アーデンの指が、震えるローターを指で押して位置を変えてきたのだ。強すぎる刺激に、レイヴスの目の前に星が飛ぶ。
「すごい反応だねぇ、そんなにいい?」
「ちが……、も、抜いてくれ! 抜いてくれぇ!」
 あまりの景色に、アーデンは思わず口笛を吹いた。もう手をついていられなくなったレイヴスはベッドに伏せてしまい、尻だけを掲げている格好だ。脚を開き丸見えのアナルからはローターのコードがプラプラと揺れる。
「ん……、ア……! ひぁ!」
「我慢しないでイッていいんだよ?」
 体をがたがたと震わせ、唇を噛みしめる彼はもうすぐにでも達してしまうはずだ。
 しかし、なぜか彼は射精を耐えているようだった。
「どうした? ……上手くイけない?」
 刺激が強すぎて蜜を飛ばせないのかと、アーデンが様子を探るように彼に背後から覆い被さった時だった。
「ちが……、こ、んな、物で……、イくのは、嫌……だ……」
 アーデンは目を見開いた。
 レイヴスは、背後から伸し掛かる自分を振り返るようにして見つめ、潤んだ瞳で懇願している。
 アーデンが欲しいと言っているのだ。
「……了解」
 アーデンはローターのスイッチを切ってそっと中から抜き取ると、自らの怒張を蕾に押し当てた。

 

「……で、あんな物一体どこから手に入れてきたんだ?」
眉間の皺を特別深くし、レイヴスがアーデンを睨み付けている。
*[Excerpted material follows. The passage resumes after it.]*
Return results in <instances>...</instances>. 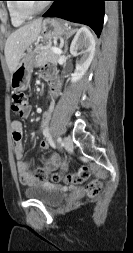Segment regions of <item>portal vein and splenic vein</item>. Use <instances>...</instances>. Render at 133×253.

声を荒げるでもなく、それでいてとんでもない威圧感を放つアーデンの神凪。冷ややかに見つめてくる視線は触れれば切れるナイフのようだった。
「あれ? なんで怒ってるの~? 昨日よかったでしょ? 君、俺に突かれてあんあん啼きながら、最後はメスイキしてたじゃない」
「その口を閉じろアーデン‼」
 悪びれない男の様子に、我慢できずレイヴスはブチギレた。
「良いか貴様! 次また変なことをしてみろ! 次こそ只じゃおかないからな」
「え~、まだまだ色々あるよ~。バイブだって突っ込みたいし、潮吹きもさせたいし……」
 レイヴスはすっと無表情になると、かつかつと歩いて自室に戻った。突然の行動にアーデンがきょとんとしていると、暫くしてレイヴスは何か大きな荷物を持って出てきた。
「何してるの?」
「もう我慢できん。俺は実家に帰る」
「……させると思ってるの?」
 バチバチと二人の間に火花が散る。
 宰相邸は今日も平和であった。